昨日、ある測量技術者と話をしていたら気象補正の話題になりました。特に夏場は気象補正値が大きくなるので、どうなんですか?、、、と。
温度と気圧の変化で、測量機(トータルステーション)の距離値が変化します。この距離値を正しい値に戻すのが気象補正と考えて間違いないでしょう。

トータルステーションの気象補正に関して、おおまか注意点は下記のようになると思います。

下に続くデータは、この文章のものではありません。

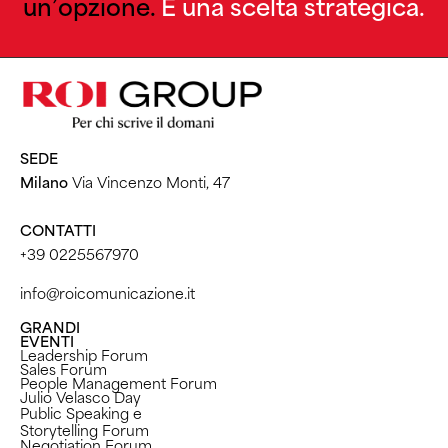
un’opzione.
È una scelta strategica.
SEDE
Milano
Via Vincenzo Monti, 47
CONTATTI
+39 0225567970
info@roicomunicazione.it
GRANDI
EVENTI
Leadership Forum
Sales Forum
People Management Forum
Julio Velasco Day
Public Speaking e
Storytelling Forum
Negotiation Forum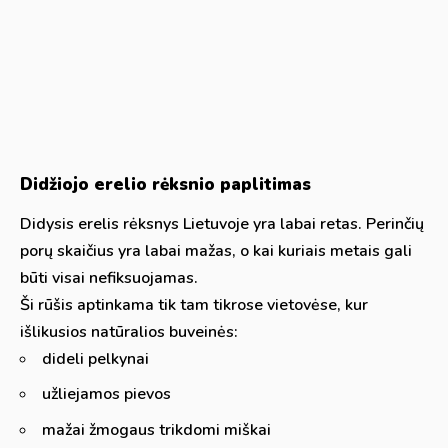
Didžiojo erelio rėksnio paplitimas
Didysis erelis rėksnys Lietuvoje yra labai retas. Perinčių
porų skaičius yra labai mažas, o kai kuriais metais gali
būti visai nefiksuojamas.
Ši rūšis aptinkama tik tam tikrose vietovėse, kur
išlikusios natūralios buveinės:
dideli pelkynai
užliejamos pievos
mažai žmogaus trikdomi miškai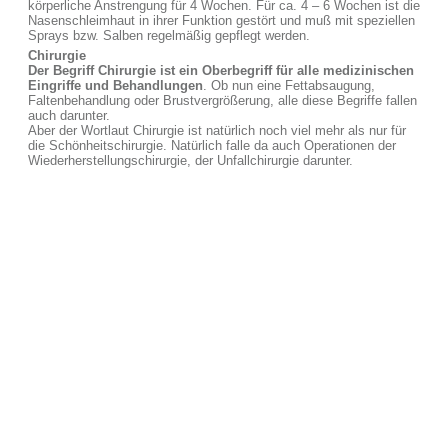
körperliche Anstrengung für 4 Wochen. Für ca. 4 – 6 Wochen ist die
Nasenschleimhaut in ihrer Funktion gestört und muß mit speziellen
Sprays bzw. Salben regelmäßig gepflegt werden.
Chirurgie
Der Begriff Chirurgie ist ein Oberbegriff für alle medizinischen
Eingriffe und Behandlungen
. Ob nun eine Fettabsaugung,
Faltenbehandlung oder Brustvergrößerung, alle diese Begriffe fallen
auch darunter.
Aber der Wortlaut Chirurgie ist natürlich noch viel mehr als nur für
die Schönheitschirurgie. Natürlich falle da auch Operationen der
Wiederherstellungschirurgie, der Unfallchirurgie darunter.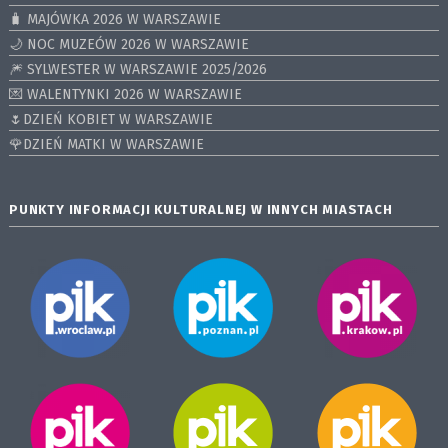
🧳 MAJÓWKA 2026 W WARSZAWIE
🌙 NOC MUZEÓW 2026 W WARSZAWIE
🎆 SYLWESTER W WARSZAWIE 2025/2026
💌 WALENTYNKI 2026 W WARSZAWIE
🌷DZIEŃ KOBIET W WARSZAWIE
🌹DZIEŃ MATKI W WARSZAWIE
PUNKTY INFORMACJI KULTURALNEJ W INNYCH MIASTACH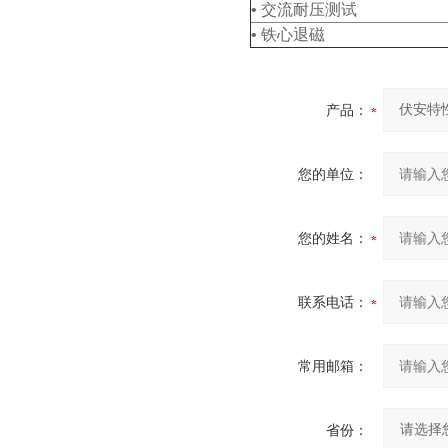
• 交流耐压测试
• 铁心退磁
产品：
您的单位：
您的姓名：
联系电话：
常用邮箱：
省份：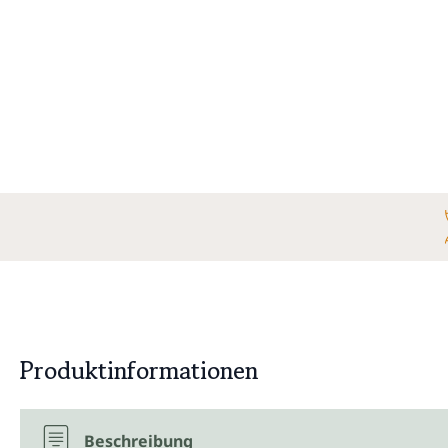
Produktinformationen
Beschreibung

 1)気象補正値は、トータルステーション側で設定した方がよい。
   →測量CADの記簿計算だと対応していない場合がある。
 2)古い機種の長距離測定では、気象補正を手計算で行う場合がある。
   →限界距離を超えてしまった場合、、例:SET4(2km以上)
 3)夏場の気象補正値が大きく、冬場は小さい。
   →高温・多湿の時に距離補正が大きくなる。
 4)考え方として、気象補正は機械点ごとに行う。
   →電子野帳データは、機械点情報の中に温度・気圧・補正値がある。
 5)気象補正は、斜距離に補正する。
   →水平距離ではありません。(念のため)

気象補正値をした方がいいか、しなくてもいいか、については、その測量地域の気象環境にもよりますね。最新の機種は、温度と気圧を入れると自動的に気象補正値が計算される機能がついているので、あらかじめ目安を付けておくと良いでしょう。

 例:ソキアSET3010の気象補正値
   気温40℃・気圧950mmHgで38ppm。

気象補正値40ppm。1kmで4cm、100mで4mmの距離補正。40ppmは最大だから、100mで4mmの誤差が許容できれば、1年を通じて気象補正値をしなくても大丈夫ということになります。